Nationally-renowned professional photographer Rachael Smith, from Stamford, releases debut book 'London Shopfronts'
A professional photographer has spent an eventful year capturing iconic London shops for her debut book.
Rachael Smith, from Stamford, has collaborated with writer Emma J Page to create ‘London Shopfronts’ a photographic book on some of the capital's most iconic stores.
The book took a year to shoot, fitted around her other work as an interiors and portrait photographer, and is already proving popular.
It has earned coverage in London listings and events bible Time Out and sold 1,200 copies within a week of its release.
Seeing her name on a book sleeve realises a long-held ambition.
"It's something that's been on my bucket list for ages - it means a lot," she said.
"When you hold a book in your hand, it makes you realise that all that hard work and all that time was worth it."
Rachael moved to Stamford on an impulse 13 years ago and lives here with her husband Adrian and nine-year-old son Henry, following 15 years in London.
Her break in photography came when she was chosen to feature in an early fly-on-the-wall TV documentary which raised her profile.
She has gone on to have a successful 22-year freelance career, working with the UK’s leading national newspaper supplements and luxury lifestyle magazines, earning commissions to shoot all over the world, from New York to New Zealand.

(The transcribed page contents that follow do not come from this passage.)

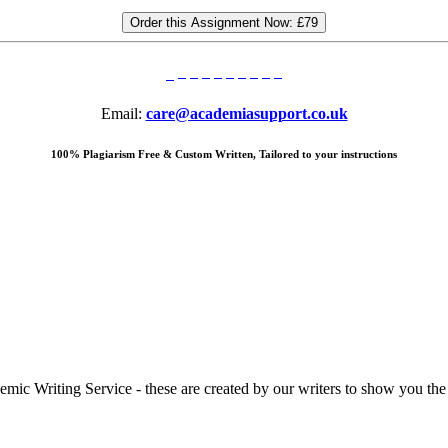
Order this Assignment Now:
£79
Email:
care@academiasupport.co.uk
100% Plagiarism Free & Custom Written, Tailored to your instructions
 Writing Service - these are created by our writers to show you the ki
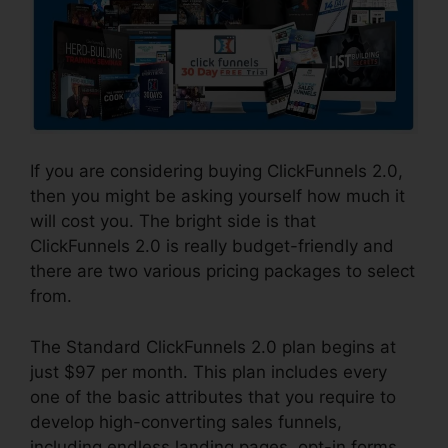
If you are considering buying ClickFunnels 2.0,
then you might be asking yourself how much it
will cost you. The bright side is that
ClickFunnels 2.0 is really budget-friendly and
there are two various pricing packages to select
from.
The Standard ClickFunnels 2.0 plan begins at
just $97 per month. This plan includes every
one of the basic attributes that you require to
develop high-converting sales funnels,
including endless landing pages, opt-in forms,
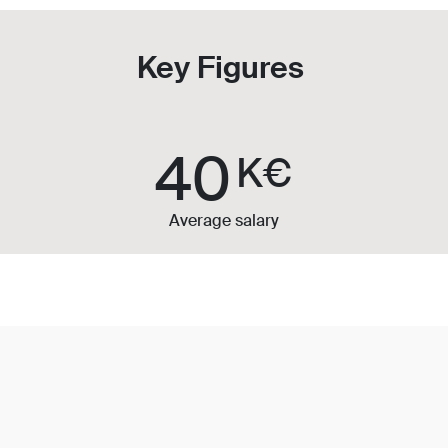
Key Figures
40
K€
Average salary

As well as showcasing impressive architecture and iconic facades, her book is also part-cultural history.
Places featured include Pellicci’s cafe, an apparent haunt of notorious gangsters Ronnie and Reggie Kray, while Broadway Hair Stylist was where a young Rod Stewart went for a trim.
Yet while Rachael and Emma were busy documenting their past, telling their future is a different story.
"It was a photographer's dream because you are recording history," she added.
"It's a celebration of independent shops, but in 20 years we don't know which of those shops will still be there.
"We don't know what's going to happen to them because of big online companies.
"When you click a button for a massive company you are depriving these small businesses that look after you in their shops. It applies right here in Stamford, too"
Rachael also had to lean on a range of skills away from the camera lens during production.
"I was half-traffic warden, half-photographer," she explained.
"People would park in front of the shops so I became good at negotiating with them to move.
"I would also call friends in London before I set off to check the weather was okay, but by the time I got there it would be raining and you can't shoot when it's raining.
"We were also doing it in the middle of lockdown so it was tricky trying to get the shots because some of the shops were closed."
‘London Shop Fronts’ (Hoxton Mini Press) is available at £22.95 from all good bookshops and Amazon.